Saturday, May 31, 2014

April 1965 Women's Day

When I was growing up Mom bought  magazines at the grocery store checkout lane, especially Women's Day and Family Circle. I love to look at old magazines, and last Christmas was given a big box of them.

This issue had an article on "Quilts of Pioneer America" by Roxa Wright. She concentrated on he geometric designs of patchwork. Several quilts pictured are from the Henry Ford Museum collection in Dearborn, Michigan.
Storm at Sea from the General Lewis Inn, Lewisburg, WV

Variable Star from Historical Society of York PA; Old Maid's Ramble from Wadsworth Atheneum, Harford CT; Mrs. Bushnell's Bed Cover from Wadsworth Atheneum

Pennsylvania Hex from Historical Society of York Pa; Orange owned by Lillian Howell; Greenfield Village from Henry Ford Museum; Le Moyne Star from Henry Ford Museum

Star of Bethlehem from Wadsworth Atheneum "sometimes called Heroic Star"
 
Speaking of Michigan, this ad promoted the wonderful beaches. Between the hundreds of inland lakes and the largest shoreline in the country there is a lot of sun and swimming going on still.

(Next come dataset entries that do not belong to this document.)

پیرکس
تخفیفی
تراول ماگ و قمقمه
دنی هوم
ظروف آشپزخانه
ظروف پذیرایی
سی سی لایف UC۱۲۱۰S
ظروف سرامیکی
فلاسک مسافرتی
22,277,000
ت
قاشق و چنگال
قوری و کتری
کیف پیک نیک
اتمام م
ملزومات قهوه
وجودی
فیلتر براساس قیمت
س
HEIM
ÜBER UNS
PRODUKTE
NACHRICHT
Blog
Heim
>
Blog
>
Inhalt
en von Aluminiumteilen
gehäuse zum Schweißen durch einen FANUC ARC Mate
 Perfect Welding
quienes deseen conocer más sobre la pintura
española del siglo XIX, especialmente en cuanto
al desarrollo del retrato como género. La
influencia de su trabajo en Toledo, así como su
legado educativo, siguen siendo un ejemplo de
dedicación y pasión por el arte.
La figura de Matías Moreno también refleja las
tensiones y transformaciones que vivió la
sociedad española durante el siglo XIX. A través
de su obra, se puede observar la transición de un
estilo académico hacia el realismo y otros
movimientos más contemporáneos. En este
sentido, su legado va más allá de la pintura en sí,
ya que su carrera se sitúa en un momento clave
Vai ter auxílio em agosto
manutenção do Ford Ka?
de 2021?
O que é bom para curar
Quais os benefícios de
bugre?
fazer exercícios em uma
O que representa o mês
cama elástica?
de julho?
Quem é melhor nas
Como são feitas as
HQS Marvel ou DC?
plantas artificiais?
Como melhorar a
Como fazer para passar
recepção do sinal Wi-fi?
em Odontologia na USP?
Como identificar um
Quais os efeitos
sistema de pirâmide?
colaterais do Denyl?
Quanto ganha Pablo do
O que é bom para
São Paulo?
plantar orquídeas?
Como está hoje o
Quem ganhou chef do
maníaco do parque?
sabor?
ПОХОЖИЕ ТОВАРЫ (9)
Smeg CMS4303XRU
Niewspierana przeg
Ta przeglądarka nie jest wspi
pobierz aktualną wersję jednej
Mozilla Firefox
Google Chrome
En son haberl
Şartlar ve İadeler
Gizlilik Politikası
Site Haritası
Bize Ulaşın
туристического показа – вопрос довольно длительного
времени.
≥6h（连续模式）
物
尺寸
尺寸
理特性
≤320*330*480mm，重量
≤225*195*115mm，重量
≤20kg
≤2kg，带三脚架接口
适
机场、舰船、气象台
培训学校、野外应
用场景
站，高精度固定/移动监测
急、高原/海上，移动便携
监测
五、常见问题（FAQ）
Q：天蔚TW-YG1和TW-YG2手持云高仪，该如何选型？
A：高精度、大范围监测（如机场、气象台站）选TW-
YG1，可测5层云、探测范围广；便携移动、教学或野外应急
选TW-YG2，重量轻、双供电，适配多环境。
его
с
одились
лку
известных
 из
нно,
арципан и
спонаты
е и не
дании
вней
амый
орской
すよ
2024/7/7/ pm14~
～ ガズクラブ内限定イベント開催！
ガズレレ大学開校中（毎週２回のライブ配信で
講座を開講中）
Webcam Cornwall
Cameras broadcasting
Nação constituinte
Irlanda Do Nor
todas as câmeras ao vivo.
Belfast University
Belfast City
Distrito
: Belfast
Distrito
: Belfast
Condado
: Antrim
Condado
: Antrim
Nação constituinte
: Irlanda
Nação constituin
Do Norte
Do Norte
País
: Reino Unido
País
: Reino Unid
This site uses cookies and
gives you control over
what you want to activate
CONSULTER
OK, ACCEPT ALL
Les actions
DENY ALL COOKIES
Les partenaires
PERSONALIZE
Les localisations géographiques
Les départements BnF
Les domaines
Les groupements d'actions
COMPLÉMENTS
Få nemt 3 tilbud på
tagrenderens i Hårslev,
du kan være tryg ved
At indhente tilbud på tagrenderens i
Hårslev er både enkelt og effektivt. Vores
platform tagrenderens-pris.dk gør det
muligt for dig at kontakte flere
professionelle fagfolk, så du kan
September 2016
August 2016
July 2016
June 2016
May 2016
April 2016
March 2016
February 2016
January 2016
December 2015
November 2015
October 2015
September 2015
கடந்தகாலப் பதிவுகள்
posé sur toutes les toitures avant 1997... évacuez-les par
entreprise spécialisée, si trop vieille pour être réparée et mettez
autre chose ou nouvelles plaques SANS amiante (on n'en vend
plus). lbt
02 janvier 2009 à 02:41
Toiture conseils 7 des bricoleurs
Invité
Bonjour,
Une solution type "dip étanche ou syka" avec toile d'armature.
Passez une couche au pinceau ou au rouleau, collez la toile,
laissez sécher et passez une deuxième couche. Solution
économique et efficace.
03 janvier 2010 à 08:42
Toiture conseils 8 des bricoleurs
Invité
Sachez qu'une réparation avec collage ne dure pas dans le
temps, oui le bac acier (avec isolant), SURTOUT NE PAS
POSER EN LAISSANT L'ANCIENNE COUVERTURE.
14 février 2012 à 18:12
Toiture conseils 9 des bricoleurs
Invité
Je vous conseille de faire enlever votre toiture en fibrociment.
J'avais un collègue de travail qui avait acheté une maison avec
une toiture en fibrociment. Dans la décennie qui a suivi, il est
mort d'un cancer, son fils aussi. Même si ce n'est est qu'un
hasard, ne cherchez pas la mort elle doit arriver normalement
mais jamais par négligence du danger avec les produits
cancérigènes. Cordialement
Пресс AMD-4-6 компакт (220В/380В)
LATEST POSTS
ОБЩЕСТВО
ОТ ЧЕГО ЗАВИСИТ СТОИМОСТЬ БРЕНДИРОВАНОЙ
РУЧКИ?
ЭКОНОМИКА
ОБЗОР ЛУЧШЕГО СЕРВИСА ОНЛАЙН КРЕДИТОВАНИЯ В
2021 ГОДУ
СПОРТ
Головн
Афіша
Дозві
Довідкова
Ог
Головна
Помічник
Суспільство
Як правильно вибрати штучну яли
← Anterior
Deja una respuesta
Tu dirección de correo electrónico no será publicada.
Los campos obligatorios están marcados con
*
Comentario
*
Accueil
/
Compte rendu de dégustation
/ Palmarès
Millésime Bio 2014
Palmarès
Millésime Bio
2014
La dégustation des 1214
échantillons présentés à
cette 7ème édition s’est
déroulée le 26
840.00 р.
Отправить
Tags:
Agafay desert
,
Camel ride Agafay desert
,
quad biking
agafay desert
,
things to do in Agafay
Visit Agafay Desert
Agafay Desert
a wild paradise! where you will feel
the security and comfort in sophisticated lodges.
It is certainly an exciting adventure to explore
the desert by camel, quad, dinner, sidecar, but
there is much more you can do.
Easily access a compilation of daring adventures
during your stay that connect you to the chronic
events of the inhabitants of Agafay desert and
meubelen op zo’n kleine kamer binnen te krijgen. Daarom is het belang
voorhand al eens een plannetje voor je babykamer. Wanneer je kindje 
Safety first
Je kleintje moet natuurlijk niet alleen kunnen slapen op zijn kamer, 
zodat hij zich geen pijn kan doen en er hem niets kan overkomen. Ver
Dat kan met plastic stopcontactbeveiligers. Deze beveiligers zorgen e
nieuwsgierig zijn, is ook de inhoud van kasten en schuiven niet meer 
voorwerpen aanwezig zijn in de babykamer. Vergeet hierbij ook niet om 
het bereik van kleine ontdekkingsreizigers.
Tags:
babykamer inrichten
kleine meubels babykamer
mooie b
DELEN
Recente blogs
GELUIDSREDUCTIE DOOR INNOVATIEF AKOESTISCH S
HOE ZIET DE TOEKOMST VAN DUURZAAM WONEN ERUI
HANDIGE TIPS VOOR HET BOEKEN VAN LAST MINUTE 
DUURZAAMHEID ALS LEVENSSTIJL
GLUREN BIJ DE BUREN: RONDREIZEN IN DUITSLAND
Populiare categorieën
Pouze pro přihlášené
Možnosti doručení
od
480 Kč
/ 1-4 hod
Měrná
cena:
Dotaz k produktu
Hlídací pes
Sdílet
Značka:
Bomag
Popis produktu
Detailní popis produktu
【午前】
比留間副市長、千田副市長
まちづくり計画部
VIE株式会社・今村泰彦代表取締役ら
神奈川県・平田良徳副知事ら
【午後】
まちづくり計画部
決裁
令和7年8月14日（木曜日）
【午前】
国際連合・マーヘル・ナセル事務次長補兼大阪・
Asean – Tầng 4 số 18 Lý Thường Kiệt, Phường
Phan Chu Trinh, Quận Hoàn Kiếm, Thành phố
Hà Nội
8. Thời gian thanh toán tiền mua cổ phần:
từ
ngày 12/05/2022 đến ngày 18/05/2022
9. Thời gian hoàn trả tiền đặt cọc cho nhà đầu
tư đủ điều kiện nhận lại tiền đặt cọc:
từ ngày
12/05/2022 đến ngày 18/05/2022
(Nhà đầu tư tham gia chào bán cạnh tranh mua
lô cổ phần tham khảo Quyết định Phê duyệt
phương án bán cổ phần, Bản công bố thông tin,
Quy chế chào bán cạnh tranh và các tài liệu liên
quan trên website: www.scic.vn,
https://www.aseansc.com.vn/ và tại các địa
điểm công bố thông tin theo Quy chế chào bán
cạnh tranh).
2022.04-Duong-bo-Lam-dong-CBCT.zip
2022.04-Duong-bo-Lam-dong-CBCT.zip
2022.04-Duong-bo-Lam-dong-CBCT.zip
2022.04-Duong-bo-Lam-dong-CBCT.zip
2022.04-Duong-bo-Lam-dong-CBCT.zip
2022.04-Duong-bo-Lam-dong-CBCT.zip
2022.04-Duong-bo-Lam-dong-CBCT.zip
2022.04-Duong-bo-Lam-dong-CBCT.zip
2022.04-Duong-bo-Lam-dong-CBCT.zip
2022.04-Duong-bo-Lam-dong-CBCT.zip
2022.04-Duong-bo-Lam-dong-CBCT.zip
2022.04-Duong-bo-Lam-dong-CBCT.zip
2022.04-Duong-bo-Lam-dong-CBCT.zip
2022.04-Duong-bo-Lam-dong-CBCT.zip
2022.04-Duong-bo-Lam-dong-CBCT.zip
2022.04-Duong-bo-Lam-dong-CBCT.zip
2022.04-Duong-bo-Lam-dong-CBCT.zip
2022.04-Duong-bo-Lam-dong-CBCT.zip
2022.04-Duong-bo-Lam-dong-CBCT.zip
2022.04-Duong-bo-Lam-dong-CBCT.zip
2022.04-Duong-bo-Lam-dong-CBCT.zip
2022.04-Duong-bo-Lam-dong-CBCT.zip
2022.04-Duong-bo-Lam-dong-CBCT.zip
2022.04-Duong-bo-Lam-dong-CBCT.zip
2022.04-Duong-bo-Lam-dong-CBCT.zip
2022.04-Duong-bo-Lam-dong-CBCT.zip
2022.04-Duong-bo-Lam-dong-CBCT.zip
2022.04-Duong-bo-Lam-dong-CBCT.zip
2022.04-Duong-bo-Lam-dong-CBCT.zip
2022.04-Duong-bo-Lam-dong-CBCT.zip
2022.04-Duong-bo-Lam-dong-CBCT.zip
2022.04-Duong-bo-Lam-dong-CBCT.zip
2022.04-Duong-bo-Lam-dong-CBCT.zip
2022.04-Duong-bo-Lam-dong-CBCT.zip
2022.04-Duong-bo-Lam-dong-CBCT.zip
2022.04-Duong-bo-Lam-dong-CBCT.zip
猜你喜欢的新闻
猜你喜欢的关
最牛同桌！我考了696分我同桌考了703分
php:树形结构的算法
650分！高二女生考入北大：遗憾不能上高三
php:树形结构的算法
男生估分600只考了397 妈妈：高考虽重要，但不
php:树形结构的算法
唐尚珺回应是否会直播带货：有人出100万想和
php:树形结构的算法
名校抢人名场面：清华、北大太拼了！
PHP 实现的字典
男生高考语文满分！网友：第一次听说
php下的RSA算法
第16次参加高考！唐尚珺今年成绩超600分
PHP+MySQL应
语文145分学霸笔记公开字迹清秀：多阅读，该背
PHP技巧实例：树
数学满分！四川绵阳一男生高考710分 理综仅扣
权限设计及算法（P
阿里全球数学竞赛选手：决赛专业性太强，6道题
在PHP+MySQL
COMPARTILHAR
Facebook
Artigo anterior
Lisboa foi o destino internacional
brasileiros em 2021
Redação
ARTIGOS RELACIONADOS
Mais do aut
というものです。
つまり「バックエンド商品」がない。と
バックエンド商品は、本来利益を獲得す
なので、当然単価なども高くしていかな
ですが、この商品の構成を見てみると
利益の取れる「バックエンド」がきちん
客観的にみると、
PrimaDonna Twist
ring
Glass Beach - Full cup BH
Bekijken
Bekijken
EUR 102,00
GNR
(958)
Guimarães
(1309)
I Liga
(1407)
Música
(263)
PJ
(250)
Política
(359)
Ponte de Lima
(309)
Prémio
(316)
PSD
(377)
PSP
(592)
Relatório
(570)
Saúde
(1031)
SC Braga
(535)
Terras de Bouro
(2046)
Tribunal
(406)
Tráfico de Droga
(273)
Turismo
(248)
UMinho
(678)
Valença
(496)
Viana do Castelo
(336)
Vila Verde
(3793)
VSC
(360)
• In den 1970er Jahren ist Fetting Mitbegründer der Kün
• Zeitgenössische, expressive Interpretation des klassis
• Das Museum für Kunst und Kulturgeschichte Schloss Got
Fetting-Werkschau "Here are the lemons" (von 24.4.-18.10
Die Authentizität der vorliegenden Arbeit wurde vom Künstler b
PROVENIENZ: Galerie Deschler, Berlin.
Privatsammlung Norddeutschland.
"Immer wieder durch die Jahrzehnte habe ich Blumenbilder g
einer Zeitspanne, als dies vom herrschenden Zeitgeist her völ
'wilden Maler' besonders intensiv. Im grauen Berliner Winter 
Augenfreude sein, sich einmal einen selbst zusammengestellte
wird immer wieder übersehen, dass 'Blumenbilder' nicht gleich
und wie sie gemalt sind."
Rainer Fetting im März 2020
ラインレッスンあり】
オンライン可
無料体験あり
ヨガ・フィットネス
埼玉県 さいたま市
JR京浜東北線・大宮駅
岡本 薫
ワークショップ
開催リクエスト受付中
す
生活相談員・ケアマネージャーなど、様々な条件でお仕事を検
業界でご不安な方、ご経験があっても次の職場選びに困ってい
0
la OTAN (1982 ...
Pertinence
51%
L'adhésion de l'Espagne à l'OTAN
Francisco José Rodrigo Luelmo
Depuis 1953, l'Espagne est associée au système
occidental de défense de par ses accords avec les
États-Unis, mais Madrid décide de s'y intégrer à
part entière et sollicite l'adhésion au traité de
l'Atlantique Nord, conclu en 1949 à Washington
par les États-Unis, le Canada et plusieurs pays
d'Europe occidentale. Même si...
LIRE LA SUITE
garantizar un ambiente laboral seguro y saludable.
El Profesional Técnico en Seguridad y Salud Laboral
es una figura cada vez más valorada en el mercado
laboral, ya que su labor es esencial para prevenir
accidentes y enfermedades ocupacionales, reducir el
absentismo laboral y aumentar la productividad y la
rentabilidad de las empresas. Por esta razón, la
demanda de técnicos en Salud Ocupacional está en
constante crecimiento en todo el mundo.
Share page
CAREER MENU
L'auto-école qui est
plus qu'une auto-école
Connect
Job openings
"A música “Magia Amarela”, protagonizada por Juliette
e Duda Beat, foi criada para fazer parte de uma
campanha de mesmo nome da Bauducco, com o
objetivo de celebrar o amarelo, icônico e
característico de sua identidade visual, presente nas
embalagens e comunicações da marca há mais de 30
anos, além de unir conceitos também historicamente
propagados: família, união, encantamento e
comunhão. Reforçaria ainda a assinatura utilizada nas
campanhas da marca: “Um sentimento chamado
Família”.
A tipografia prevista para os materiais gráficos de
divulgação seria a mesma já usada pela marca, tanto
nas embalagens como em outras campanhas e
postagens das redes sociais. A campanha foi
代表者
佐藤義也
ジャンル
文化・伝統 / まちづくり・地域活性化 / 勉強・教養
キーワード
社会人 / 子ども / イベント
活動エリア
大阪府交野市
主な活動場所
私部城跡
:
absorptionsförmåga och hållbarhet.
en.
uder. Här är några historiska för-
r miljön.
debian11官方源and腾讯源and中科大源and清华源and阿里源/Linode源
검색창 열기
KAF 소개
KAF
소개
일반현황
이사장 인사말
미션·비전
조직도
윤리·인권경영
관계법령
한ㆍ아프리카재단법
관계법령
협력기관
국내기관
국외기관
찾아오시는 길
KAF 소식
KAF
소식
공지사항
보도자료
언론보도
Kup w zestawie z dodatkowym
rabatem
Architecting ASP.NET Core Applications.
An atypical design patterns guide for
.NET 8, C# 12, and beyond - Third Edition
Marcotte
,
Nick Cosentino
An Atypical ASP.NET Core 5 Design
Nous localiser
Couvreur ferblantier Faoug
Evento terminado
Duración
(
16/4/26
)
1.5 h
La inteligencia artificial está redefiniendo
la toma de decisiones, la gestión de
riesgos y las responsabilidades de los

 Crafts using sun motifs were quite popular.


The current trend of painting old furniture started a long time ago and is rediscovered every few decades. Mom painted several pieces of furniture.
 
 
What was a good income in 1965? Apparently $8,500 meant you could afford this carpeting. Would Don and Betty have bought it? Or Meghan?
Moms were so busy they had to have convenience meals like Sloppy Joes. Just need a can opener and buns, perhaps some chips and the kid is happy.
For those Moms who still cooked from scratch the "Collector's Cook Book" insert offered Ham recipes. Like this one:
Ham and Potatoes Au Gratin
1 1/2 cups diced cooked ham
3 cups diced cooked potatoes
4 TB margarine
1 small onion minced
3 TB flour
2 cups milk
1/2 cup grated sharp cheddar cheese
2 TB fine dry bread crumbs
Place ham and potatoes in shallow 1 1/2 qt casserole baking dish. Melt 2 TB margarine, add onion and cook until golden. Blend in flour. Add milk gradually and cook, stirring, until thickened. Season with salt and pepper. Pour over ham and potatoes. Sprinkle with cheese and crumbs. Dot with remaining 1 TB of margarine. Bake in hot over (400%) about 20 mins. Makes 4 servings.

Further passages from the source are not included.